Today Alex Simons, Director of Program Management for Active Directory, posted the links to the Developer Preview of Windows Azure Active Directory. Another milestone.
I'll write about the release in my next post. Today, since the Developer Preview focuses a lot of attention on our Graph API, I thought it would be a good idea to respond first to the discussion that has been taking place on Twitter about the relationship between the Graph API and SCIM (Simple Cloud Identity Management).

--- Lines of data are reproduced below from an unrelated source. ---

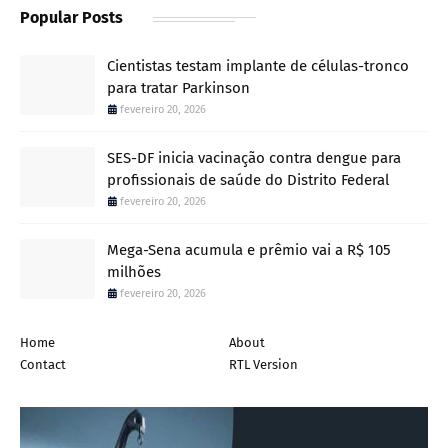
Popular Posts
Cientistas testam implante de células-tronco
para tratar Parkinson
fevereiro 20, 2026
SES-DF inicia vacinação contra dengue para
profissionais de saúde do Distrito Federal
fevereiro 20, 2026
Mega-Sena acumula e prêmio vai a R$ 105
milhões
fevereiro 20, 2026
Home
About
Contact
RTL Version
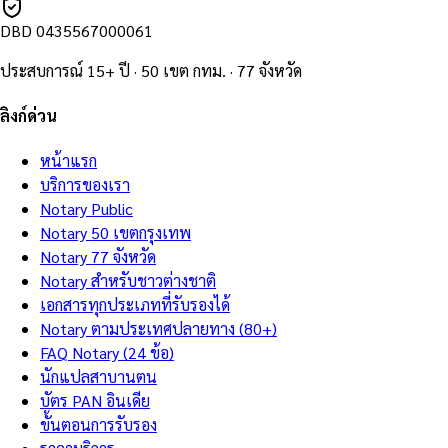
DBD
0435567000061
ประสบการณ์ 15+ ปี · 50 เขต กทม. · 77 จังหวัด
ลิงก์ด่วน
หน้าแรก
บริการของเรา
Notary Public
Notary 50 เขตกรุงเทพ
Notary 77 จังหวัด
Notary สำหรับชาวต่างชาติ
เอกสารทุกประเภทที่รับรองได้
Notary ตามประเทศปลายทาง (80+)
FAQ Notary (24 ข้อ)
นักแปลสาบานตน
บัตร PAN อินเดีย
ขั้นตอนการรับรอง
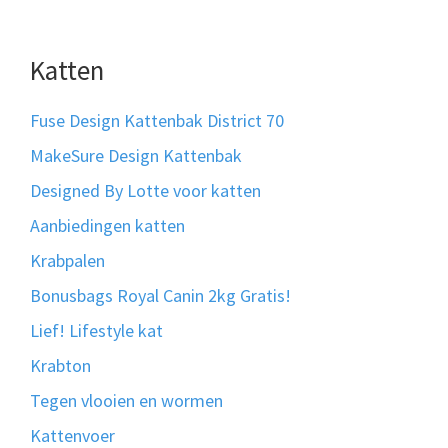
Katten
Fuse Design Kattenbak District 70
MakeSure Design Kattenbak
Designed By Lotte voor katten
Aanbiedingen katten
Krabpalen
Bonusbags Royal Canin 2kg Gratis!
Lief! Lifestyle kat
Krabton
Tegen vlooien en wormen
Kattenvoer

Since the River of Tweets flows without beginning or end, I'll share some of the conversation for those who had other things to do:
@NishantK: @travisspencer IMO, @johnshew’s posts talk about SaaS connecting to WAAD using Graph API (read, not prov) @IdentityMonk @JohnFontana
@travisspencer: @NishantK Check out @vibronet’s TechEd Europe talk on @ch9. It really sounded like provisioning /cc @johnshew @IdentityMonk @JohnFontana
@travisspencer: @NishantK But if it’s SaaS reading and/or writing, then I agree, it’s not provisioning /cc @johnshew @IdentityMonk @JohnFontana
@travisspencer: @NishantK But even read/write access by SaaS *could* be done w/ SCIM if it did everything MS needs /cc @johnshew @IdentityMonk @JohnFontana
@NishantK: @travisspencer That part I agree with. I previously asked about conflict/overlap of Graph API with SCIM @johnshew @IdentityMonk @JohnFontana
@IdentityMonk: @travisspencer @NishantK @johnshew @JohnFontana check slide 33 of SIA322 it is really creating new users
@IdentityMonk: @NishantK @travisspencer @johnshew @JohnFontana it is JSON vs XML over HTTP… as often, MS is doing the same as standards with its own
@travisspencer: @IdentityMonk They had to ship, so it’s NP. Now, bring those ideas & reqs to IETF & let’s get 1 std for all @NishantK @johnshew @JohnFontana
@NishantK: @IdentityMonk But isn’t that slide talking about creating users in WAAD (not prov to SF or Webex)? @travisspencer @johnshew @JohnFontana
@IdentityMonk: @NishantK @travisspencer @johnshew @JohnFontana indeed. But its like they re one step of 2nd phase. What are your partners position on that?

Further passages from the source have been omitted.